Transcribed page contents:
■ ■ ■
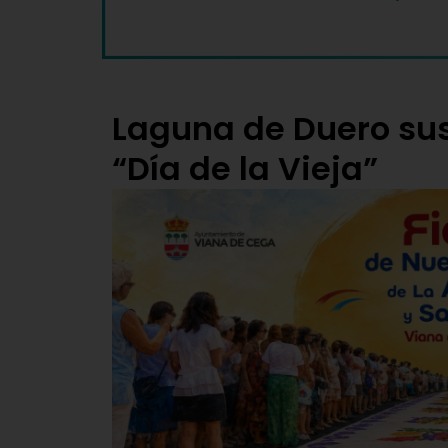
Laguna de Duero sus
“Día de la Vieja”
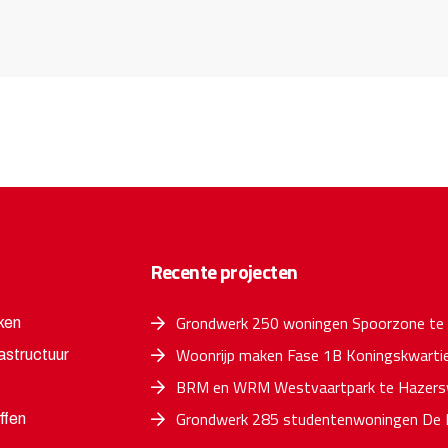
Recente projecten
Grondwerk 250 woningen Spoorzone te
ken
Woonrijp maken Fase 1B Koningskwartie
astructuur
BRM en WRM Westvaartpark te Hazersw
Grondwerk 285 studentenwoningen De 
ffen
■ ■ ■
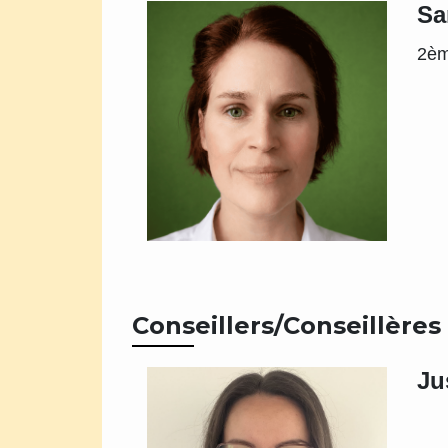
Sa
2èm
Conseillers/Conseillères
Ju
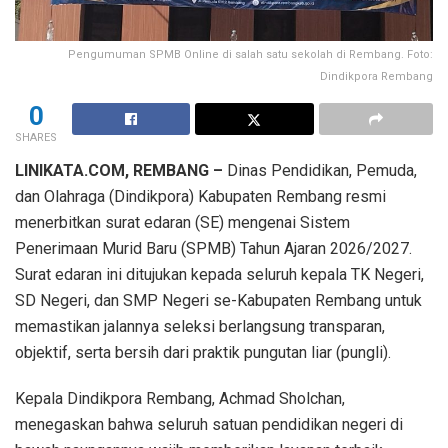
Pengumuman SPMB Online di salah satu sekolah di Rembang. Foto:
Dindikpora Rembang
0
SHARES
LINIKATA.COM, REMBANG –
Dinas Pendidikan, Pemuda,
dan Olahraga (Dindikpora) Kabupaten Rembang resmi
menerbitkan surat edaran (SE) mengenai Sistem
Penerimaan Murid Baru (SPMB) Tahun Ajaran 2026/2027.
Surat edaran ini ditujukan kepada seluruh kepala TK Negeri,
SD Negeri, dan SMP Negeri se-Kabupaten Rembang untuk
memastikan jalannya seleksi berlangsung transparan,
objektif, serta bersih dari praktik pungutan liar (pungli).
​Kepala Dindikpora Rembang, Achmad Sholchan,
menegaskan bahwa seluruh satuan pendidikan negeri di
■ ■ ■
EXERCISE PROMPT -
Filter the data for the string "edaran" and copy every line that has it.

COMPLETED TASK -
menerbitkan surat edaran (SE) mengenai Sistem
Surat edaran ini ditujukan kepada seluruh kepala TK Negeri,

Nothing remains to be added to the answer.